=== DATA FOR THIS TASK ===

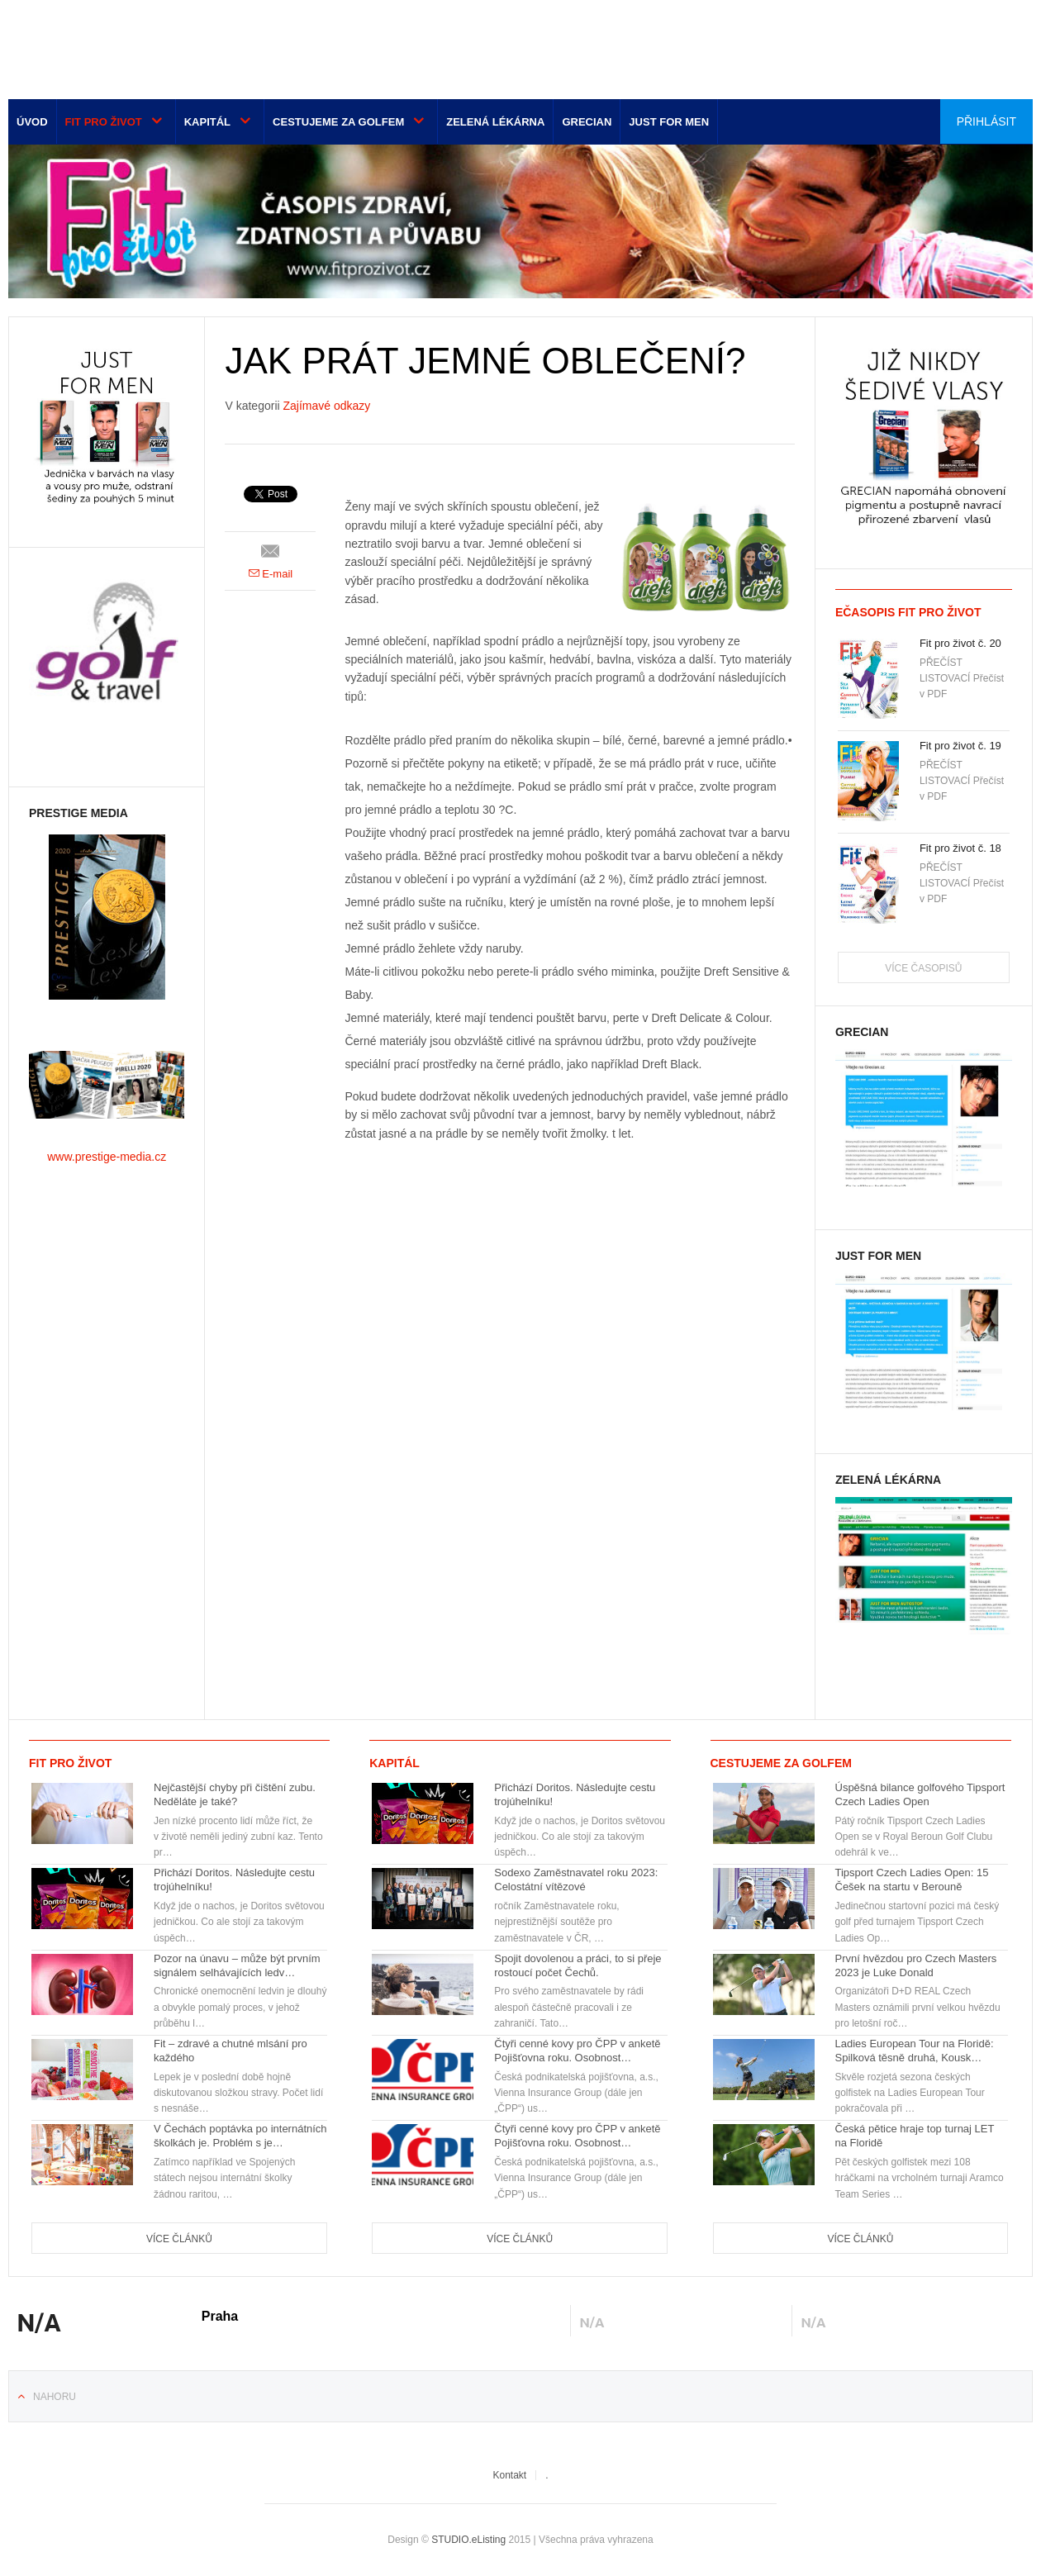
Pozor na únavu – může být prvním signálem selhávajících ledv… (237, 1965)
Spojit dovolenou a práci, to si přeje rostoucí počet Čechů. (577, 1965)
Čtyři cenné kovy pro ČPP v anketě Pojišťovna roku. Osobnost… (577, 2050)
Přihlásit (986, 121)
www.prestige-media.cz (106, 1156)
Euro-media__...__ (110, 45)
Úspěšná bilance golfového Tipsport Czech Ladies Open (920, 1794)
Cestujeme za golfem (338, 122)
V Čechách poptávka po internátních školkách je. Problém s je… (240, 2135)
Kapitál (207, 122)
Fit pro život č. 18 (960, 848)
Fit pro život (103, 122)
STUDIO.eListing (468, 2539)
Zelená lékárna (495, 122)
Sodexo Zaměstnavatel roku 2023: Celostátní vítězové (576, 1879)
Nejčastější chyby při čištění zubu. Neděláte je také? (235, 1794)
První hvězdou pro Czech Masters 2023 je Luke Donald (916, 1965)
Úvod (32, 122)
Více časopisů (923, 968)
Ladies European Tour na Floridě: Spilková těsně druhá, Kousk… (914, 2050)
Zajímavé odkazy (327, 405)
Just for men (669, 122)
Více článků (179, 2239)
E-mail (270, 574)
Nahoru (54, 2397)
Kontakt (509, 2475)
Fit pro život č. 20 (960, 643)
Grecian (586, 122)
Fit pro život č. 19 (960, 745)
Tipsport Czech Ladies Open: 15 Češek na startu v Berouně (912, 1879)
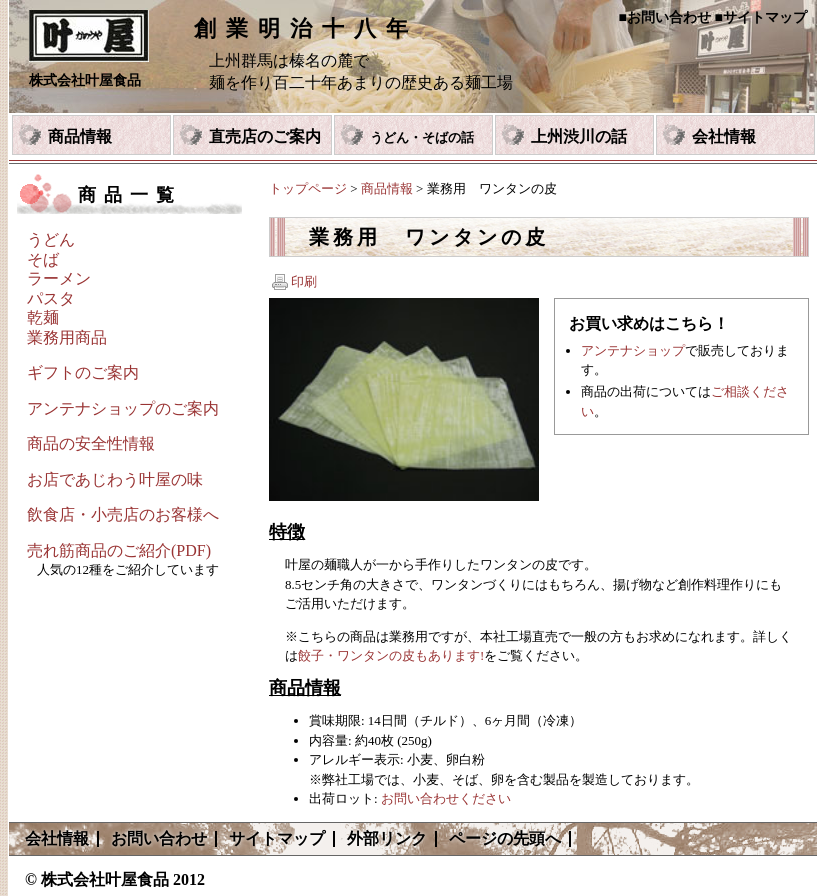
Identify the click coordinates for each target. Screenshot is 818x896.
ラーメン (59, 278)
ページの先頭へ (505, 838)
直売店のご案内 (265, 136)
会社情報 (724, 136)
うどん (51, 239)
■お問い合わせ (665, 17)
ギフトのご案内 (83, 372)
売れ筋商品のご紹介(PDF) (119, 550)
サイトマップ (277, 838)
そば (43, 259)
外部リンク (387, 838)
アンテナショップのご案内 (123, 408)
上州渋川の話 (579, 136)
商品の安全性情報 (91, 443)
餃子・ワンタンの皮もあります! (391, 655)
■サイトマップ (761, 17)
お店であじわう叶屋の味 (115, 479)
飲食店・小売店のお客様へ (123, 514)
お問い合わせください (446, 798)
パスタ (51, 298)
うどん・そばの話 (422, 137)
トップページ (308, 188)
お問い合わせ (159, 838)
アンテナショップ (633, 350)
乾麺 (43, 317)
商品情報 (80, 136)
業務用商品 (67, 337)
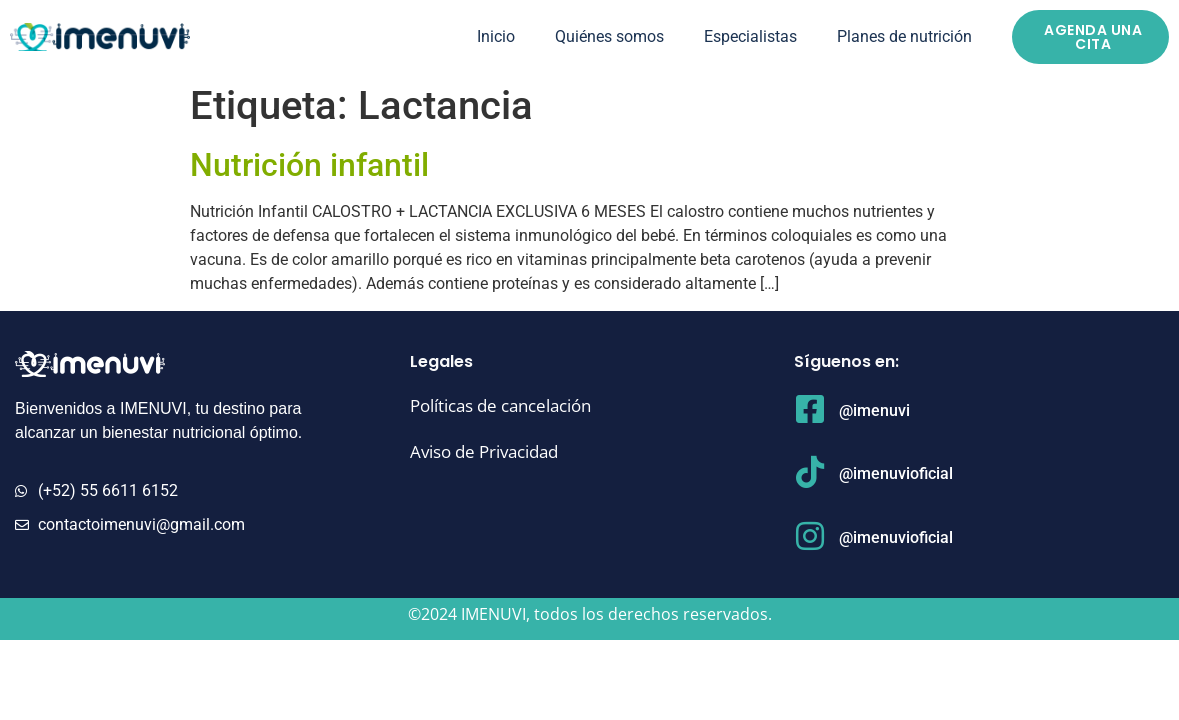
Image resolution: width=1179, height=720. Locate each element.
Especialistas (750, 36)
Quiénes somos (609, 36)
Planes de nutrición (904, 36)
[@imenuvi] (810, 409)
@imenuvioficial (896, 473)
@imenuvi (874, 410)
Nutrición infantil (309, 165)
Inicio (496, 36)
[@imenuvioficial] (810, 472)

===

◆ **TASK GOAL**: Restate the records above verbatim. Pictures stay out.

◆ **EXERCISE RESULT**:
Pozor na únavu – může být prvním signálem selhávajících ledv… (237, 1965)
Spojit dovolenou a práci, to si přeje rostoucí počet Čechů. (577, 1965)
Čtyři cenné kovy pro ČPP v anketě Pojišťovna roku. Osobnost… (577, 2050)
Přihlásit (986, 121)
www.prestige-media.cz (106, 1156)
Euro-media__...__ (110, 45)
Úspěšná bilance golfového Tipsport Czech Ladies Open (920, 1794)
Cestujeme za golfem (338, 122)
V Čechách poptávka po internátních školkách je. Problém s je… (240, 2135)
Kapitál (207, 122)
Fit pro život č. 18 (960, 848)
Fit pro život (103, 122)
STUDIO.eListing (468, 2539)
Zelená lékárna (495, 122)
Sodexo Zaměstnavatel roku 2023: Celostátní vítězové (576, 1879)
Nejčastější chyby při čištění zubu. Neděláte je také? (235, 1794)
První hvězdou pro Czech Masters 2023 je Luke Donald (916, 1965)
Úvod (32, 122)
Více časopisů (923, 968)
Ladies European Tour na Floridě: Spilková těsně druhá, Kousk… (914, 2050)
Zajímavé odkazy (327, 405)
Just for men (669, 122)
Více článků (179, 2239)
E-mail (270, 574)
Nahoru (54, 2397)
Kontakt (509, 2475)
Fit pro život č. 20 (960, 643)
Grecian (586, 122)
Fit pro život č. 19 (960, 745)
Tipsport Czech Ladies Open: 15 Češek na startu v Berouně (912, 1879)
Identify the click coordinates for each target. Screenshot is 818x896.
ラーメン (59, 278)
ページの先頭へ (505, 838)
直売店のご案内 (265, 136)
会社情報 (724, 136)
うどん (51, 239)
■お問い合わせ (665, 17)
ギフトのご案内 (83, 372)
売れ筋商品のご紹介(PDF) (119, 550)
サイトマップ (277, 838)
そば (43, 259)
外部リンク (387, 838)
アンテナショップのご案内 (123, 408)
上州渋川の話 (579, 136)
商品の安全性情報 (91, 443)
餃子・ワンタンの皮もあります! (391, 655)
■サイトマップ (761, 17)
お店であじわう叶屋の味 (115, 479)
飲食店・小売店のお客様へ (123, 514)
お問い合わせください (446, 798)
パスタ (51, 298)
うどん・そばの話 (422, 137)
トップページ (308, 188)
お問い合わせ (159, 838)
アンテナショップ (633, 350)
乾麺 (43, 317)
商品情報 (80, 136)
業務用商品 (67, 337)
Image resolution: width=1179, height=720. Locate each element.
Especialistas (750, 36)
Quiénes somos (609, 36)
Planes de nutrición (904, 36)
[@imenuvi] (810, 409)
@imenuvioficial (896, 473)
@imenuvi (874, 410)
Nutrición infantil (309, 165)
Inicio (496, 36)
[@imenuvioficial] (810, 472)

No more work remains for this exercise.